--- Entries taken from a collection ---
((
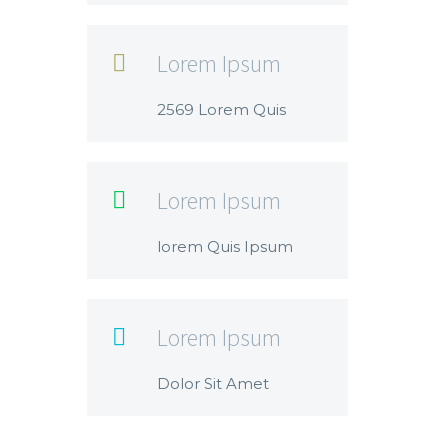
Lorem Ipsum

2569 Lorem Quis
Lorem Ipsum

lorem Quis Ipsum
Lorem Ipsum

Dolor Sit Amet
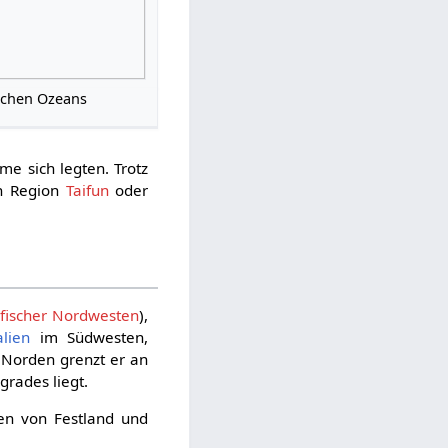
schen Ozeans
rme sich legten. Trotz
ch Region
Taifun
oder
ifischer Nordwesten
),
alien
im Südwesten,
m Norden grenzt er an
ngrades liegt.
ten von Festland und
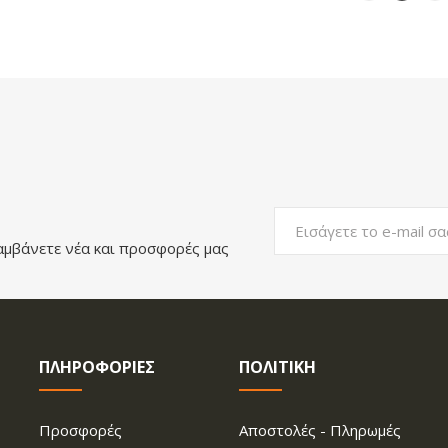
αμβάνετε νέα και προσφορές μας
ΠΛΗΡΟΦΟΡΙΕΣ
ΠΟΛΙΤΙΚΗ
Προσφορές
Aποστολές - Πληρωμές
))
Each entry, start to finish, goes into your copy exactly; the pictures stay out.

--- Exercise result ---
Lorem Ipsum

2569 Lorem Quis
Lorem Ipsum

lorem Quis Ipsum
Lorem Ipsum

Dolor Sit Amet
schen Ozeans
rme sich legten. Trotz
ch Region
Taifun
oder
ifischer Nordwesten
),
alien
im Südwesten,
m Norden grenzt er an
ngrades liegt.
ten von Festland und
αμβάνετε νέα και προσφορές μας
ΠΛΗΡΟΦΟΡΙΕΣ
ΠΟΛΙΤΙΚΗ
Προσφορές
Aποστολές - Πληρωμές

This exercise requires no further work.